• [Given entries]
+===+

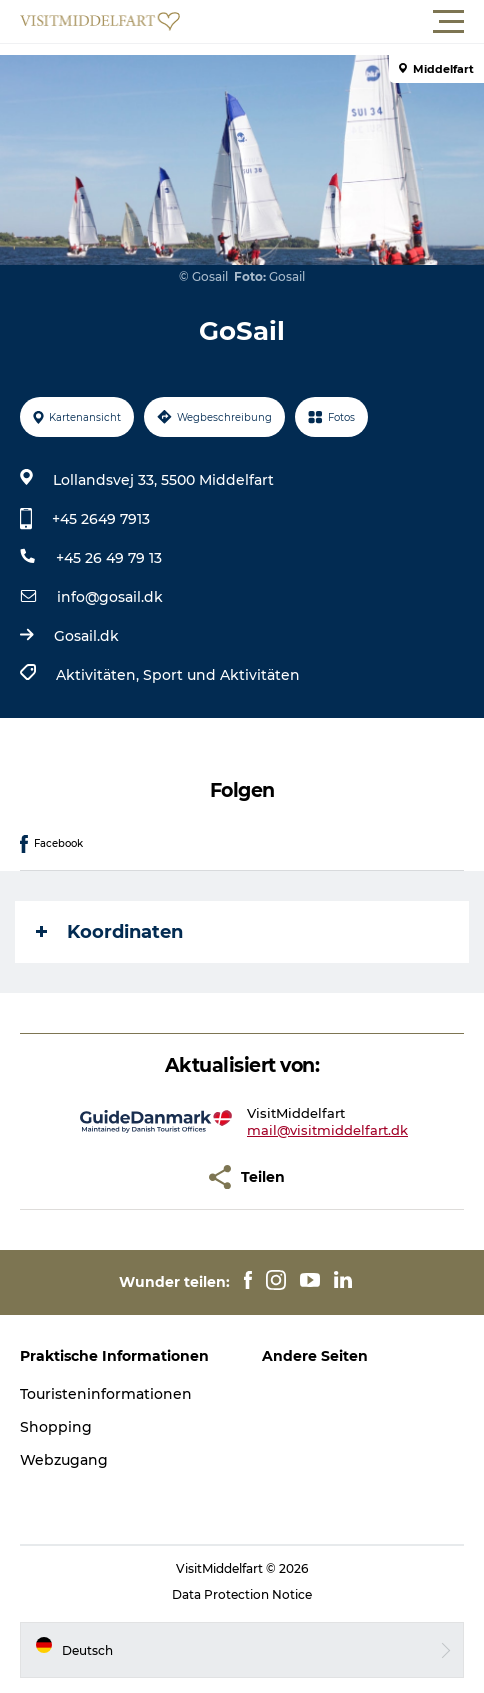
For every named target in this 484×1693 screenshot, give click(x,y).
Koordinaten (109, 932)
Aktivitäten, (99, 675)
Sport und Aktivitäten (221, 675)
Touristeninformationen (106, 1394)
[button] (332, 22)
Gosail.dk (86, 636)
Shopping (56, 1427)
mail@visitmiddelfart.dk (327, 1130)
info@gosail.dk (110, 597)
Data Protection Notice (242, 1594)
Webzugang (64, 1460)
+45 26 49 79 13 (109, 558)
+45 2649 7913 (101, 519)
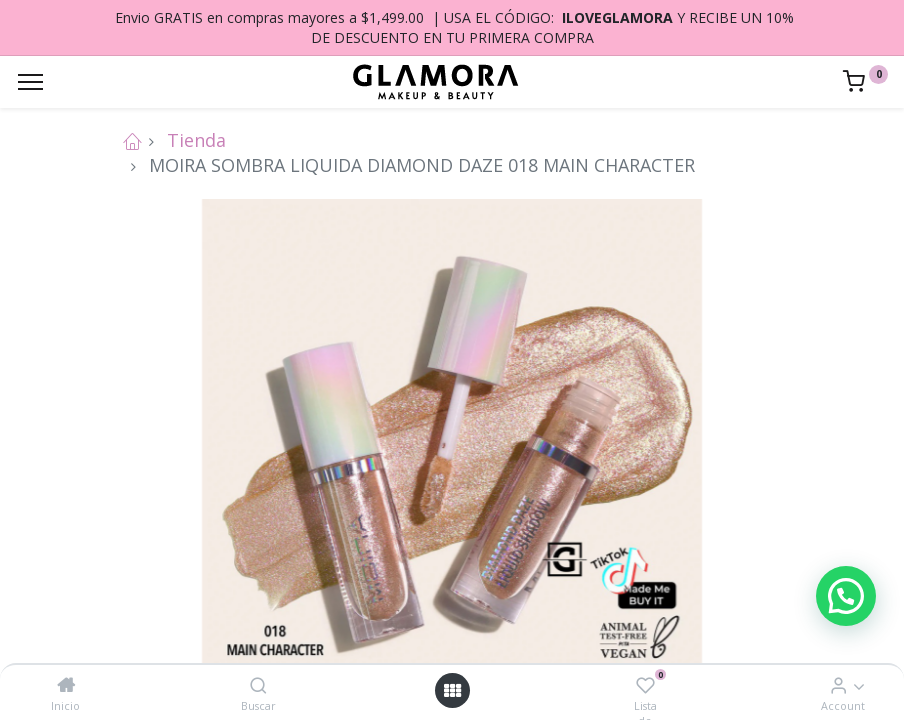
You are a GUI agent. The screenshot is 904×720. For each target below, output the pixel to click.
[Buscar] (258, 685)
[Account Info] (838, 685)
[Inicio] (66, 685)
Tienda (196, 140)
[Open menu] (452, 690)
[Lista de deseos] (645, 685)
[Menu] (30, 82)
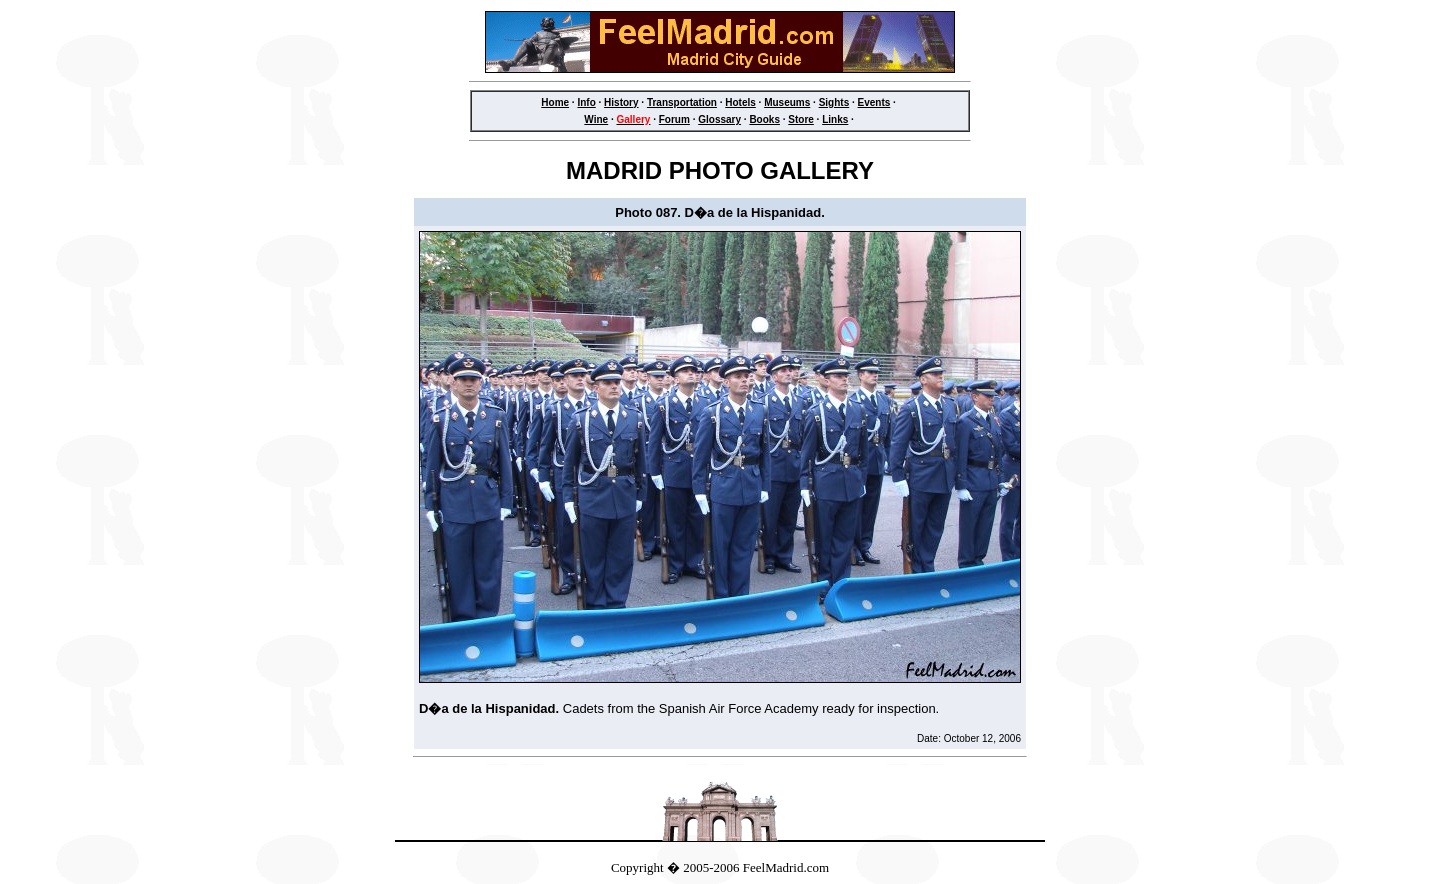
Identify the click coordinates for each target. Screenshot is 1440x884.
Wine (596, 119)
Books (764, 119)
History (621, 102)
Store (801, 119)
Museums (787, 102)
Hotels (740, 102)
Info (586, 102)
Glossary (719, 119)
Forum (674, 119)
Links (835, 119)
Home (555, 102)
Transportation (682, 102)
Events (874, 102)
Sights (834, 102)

+===+

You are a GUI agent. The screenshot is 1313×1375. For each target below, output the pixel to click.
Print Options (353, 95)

+===+

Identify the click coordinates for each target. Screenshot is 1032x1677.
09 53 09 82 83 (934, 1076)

+===+

• [Work to be completed] Given the listing above, repeat exactly the lines starting at the one with "[Inicio] (66, 685)" and ending at the one with "Sights (834, 102)", inclusive, excluding pictures.

• [Solution below]
[Inicio] (66, 685)
Tienda (196, 140)
[Open menu] (452, 690)
[Lista de deseos] (645, 685)
[Menu] (30, 82)
Identify the click coordinates for each target. Screenshot is 1440x884.
Wine (596, 119)
Books (764, 119)
History (621, 102)
Store (801, 119)
Museums (787, 102)
Hotels (740, 102)
Info (586, 102)
Glossary (719, 119)
Forum (674, 119)
Links (835, 119)
Home (555, 102)
Transportation (682, 102)
Events (874, 102)
Sights (834, 102)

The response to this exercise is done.